* [ASSIGNMENT] Every entry below should be reproduced exactly; no picture is to be included.

Page-level text extractions:

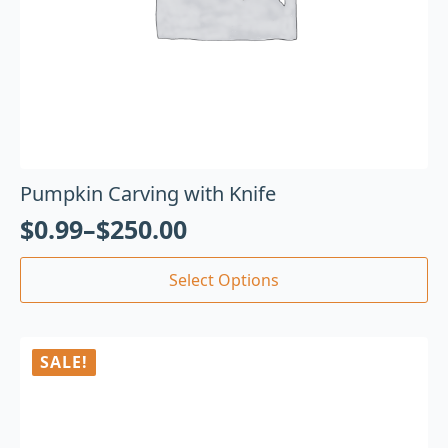
Pumpkin Carving with Knife
$
0.99
–
$
250.00
Select Options
SALE!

* [THE ANSWER]
Pumpkin Carving with Knife
$
0.99
–
$
250.00
Select Options
SALE!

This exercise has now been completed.